One of the things children fear about the outhouse is that there are wild creatures in there.  How right they are. Squirrels, porcupines, even pine marten have taken up residence, deciding that the quarters, though odorous, provide a refuge from predators.  None of these animals is a safe companion for private moments.

Pine marten, though small and cuddly looking have sharp teeth and claws and can leap through the air in warp speed as some surprised folk can testify.

Even if no natural perils were present, the outhouse served as an open invitation to mischief.  Ask any girl who braved the school biffy in snowball season.  Running the gauntlet indeed. On Hallowe'en grim householders stood guard over their structures, determined to defend them against sneak attacks by local teenagers.  Some of those respectable fellows remembered their own youth pushing over outhouses, once, it was whispered, with the owner inside.

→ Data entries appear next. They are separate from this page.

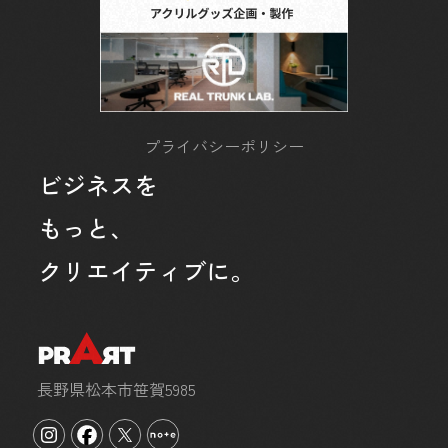
プライバシーポリシー
ビジネスを
もっと、
クリエイティブに。
長野県松本市笹賀5985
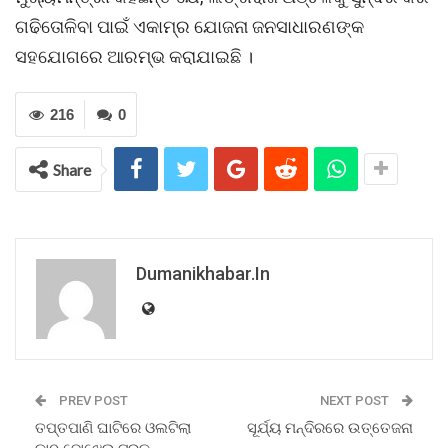
ଗଢିତୋଳିବା ପାଇଁ ଏକାମ୍ର ଯୋଜନା ଜନସାଧାରଣଙ୍କ
ସହଯୋଗରେ ଆରମ୍ଭ କରାଯାଇଛି ।
216
0
Share
Dumanikhabar.in
PREV POST
NEXT POST
ତପ୍ତପାଣି ଘାଟିରେ ଓଲଟିଲା
ସୂର୍ଯ୍ୟ ମନ୍ଦିରରେ ଉତ୍ତେଜନା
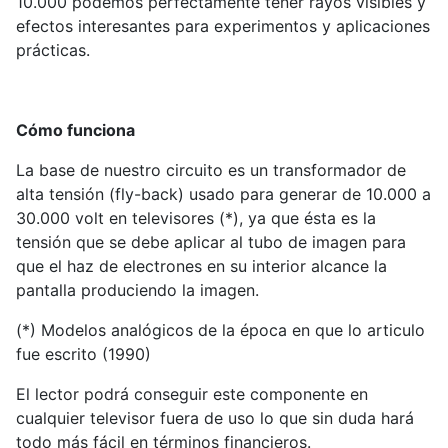
10.000 podemos perfectamente tener rayos visibles y
efectos interesantes para experimentos y aplicaciones
prácticas.
Cómo funciona
La base de nuestro circuito es un transformador de
alta tensión (fly-back) usado para generar de 10.000 a
30.000 volt en televisores (*), ya que ésta es la
tensión que se debe aplicar al tubo de imagen para
que el haz de electrones en su interior alcance la
pantalla produciendo la imagen.
(*) Modelos analógicos de la época en que lo articulo
fue escrito (1990)
El lector podrá conseguir este componente en
cualquier televisor fuera de uso lo que sin duda hará
todo más fácil en términos financieros.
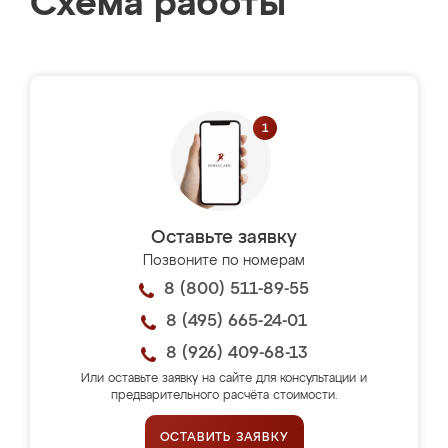
Схема работы
Оставьте заявку
Позвоните по номерам
8 (800) 511-89-55
8 (495) 665-24-01
8 (926) 409-68-13
Или оставьте заявку на сайте для консультации и
предварительного расчёта стоимости.
ОСТАВИТЬ ЗАЯВКУ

From a kid's point of view an outdoor biffy wasn't all bad.  It served as a convenient excuse for dodging chores.  It's not as simple to roust the kid whose turn it is to pack water from a wooden structure way across the yard as it is to hammer on a bathroom door.

Solitude
Outhouses were built in a variety of styles, reflecting the personalities of their owners.  The practical sort put up a rough building, tossed in some sandpaper and called it done.
Others decided to make the best of it. Theirs were designer facilities with mirrors, pictures, curtains on the window, bookshelves even hanging flower baskets. 
Most of the buildings were for one person at a time, but some sociable places provided space for two. During the back to the land movement when privacy was frowned on, the
facilities might consist of a seat and three poles to lean on; a little public, but it encouraged communication.

No matter how posh the surroundings, they couldn't overcome the eerie evening excursion.  The influence of the rugged Canadian landscape on our national character and artistic expression has been well documented.  Not enough attention has been paid to the outhouse and its effect on the Canadian imagination.

  Hardened skeptics by day became firm believers in the supernatural on those dark lonely journeys to the isolated building. Past the hen house with its strange cackles and squawks, through the trees where the breeze, they hoped it was the breeze, whooshed the branches, stealthy footsteps, (cougar, bear, sasquatch?) crackled dead twigs. Were they  being followed or observed from behind some ancient stump? 

Yes, the ghostly world was very real on an ll:00 p.m. trip to the little house.

What'll become of Canadian character with only portable plastic clones? We'll just have to risk it.

My son's memory of a time when life was less comfortable is practical.  "Coloured paper, " he recalls, " was better than the black and white."